The weekend just gone was a blast. It really doesn’t feel like it’s a week since the Thurso Players Blackout crew headed down to Lochgelly in Fife for the Scottish Community Drama Association Youth Finals.
Four fabulous youth teams from Caithness (that’s us), Orkney, Aberdour and Dunlop, Ayrshire descended on the Lochgelly Centre to compete for the Quidi Vidi Trophy. While we didn’t win (that accolade went to Orkney’s Palace Players for their excellent portrayal of brothers close to the edge in Down Came The Rain by Burgess Clark) everyone, at least in the Thurso team, had a brilliant time and came away from the festival with great memories. It was wonderful to have the opportunity to gain experience in a new theatre, even if things were a little rushed as they always tend to be during festivals. Hats off to everyone involved, it was an adventure.

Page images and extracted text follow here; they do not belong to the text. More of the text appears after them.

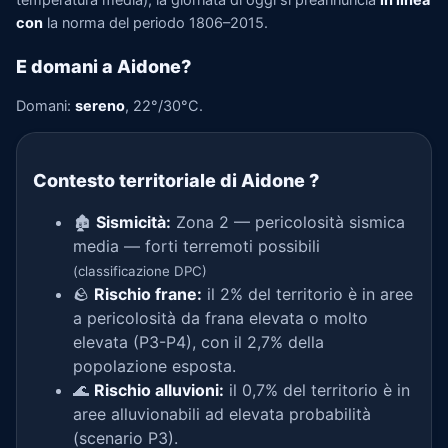
temperatura media), la giornata di oggi si preannuncia
in linea
con
la norma del periodo 1806–2015.
E domani a Aidone?
Domani:
sereno
, 22°/30°C.
Contesto territoriale di Aidone
?
🏚️
Sismicità:
Zona 2 — pericolosità sismica
media — forti terremoti possibili
(classificazione DPC)
🪨
Rischio frane:
il 2% del territorio è in aree
a pericolosità da frana elevata o molto
elevata (P3-P4), con il 2,7% della
popolazione esposta.
🌊
Rischio alluvioni:
il 0,7% del territorio è in
aree alluvionabili ad elevata probabilità
(scenario P3).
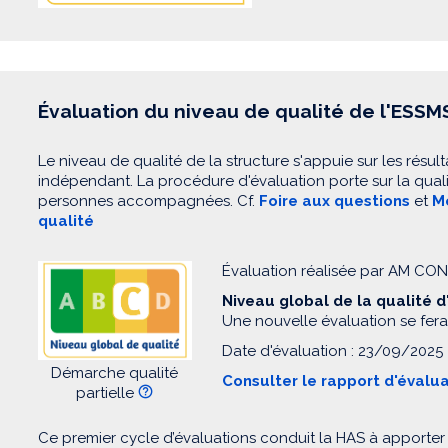
Évaluation du niveau de qualité de l'ESSM
Le niveau de qualité de la structure s'appuie sur les résult
indépendant. La procédure d'évaluation porte sur la quali
personnes accompagnées. Cf.
Foire aux questions
et
Mo
qualité
Évaluation réalisée par AM C
Niveau global de la qualité 
Une nouvelle évaluation se fera
Date d'évaluation : 23/09/2025
Démarche qualité
Consulter le rapport d'évalu
partielle
Ce premier cycle d’évaluations conduit la HAS à apporter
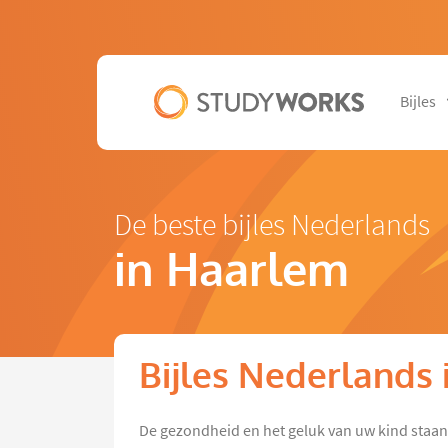
Bijles
De beste bijles Nederlands
in Haarlem
Bijles Nederlands
De gezondheid en het geluk van uw kind staa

It did get me thinking about scripts in an editorial and theatrical context though. When I read a script I’m coming at it from numerous angles… as a director, as a producer, as a casual reader and as an editor. I won’t include actor here as that is a whole other kettle of fish.
When a director is reading a script for the first time they need to be able to clearly visualise the intention of the playwright. Many things can get in the way of this… script layout, badly written dialogue, misplaced stage directions etc. If the director considering the script cannot comfortably read the manuscript, then the chances are they will move on to another that captures their imagination. The first script may be a hidden gem, but if it’s difficult to read it will remain hidden.
The script our director used was one called Blackout by Davey Anderson. It is unusual in that it’s a series of monologues that leaves staging, direction and, well, basically everything to the director’s vision. The words speak for themselves and without anything to get in the way you can immediately see that it is a powerful play that can translate into something equally powerful when staged. Our director worked magic on the script and the resulting performance was hard-hitting but with a sympathetic edge, and led to the SCDA finals. It has been staged numerous times in Caithness, and now in Lochgelly, and the overall impression was that of an emotionally charged, moving piece of theatre.
As soon as you read the script you can feel the potential. This is what a great script should allow.
As a producer reading a script, I’m moving on from Blackout now, you don’t need to feel the vision (that’s largely up to the director), you need to know the nitty gritty. What is useful for the producer, and the backstage crew who will work on the piece (at least in amateur dramatics), is a character list, a properties list, a stage plan (if the playwright has written a script that needs a certain kind of staging) and any technical information that is needed to produce the play. Many scripts leave this up to the theatre company, but if something is vital to the production it needs to be in there. If the producer cannot comfortably read the manuscript, the chances are the director’s vision and the playwright’s vision will clash, leaving the production crew in a precarious position.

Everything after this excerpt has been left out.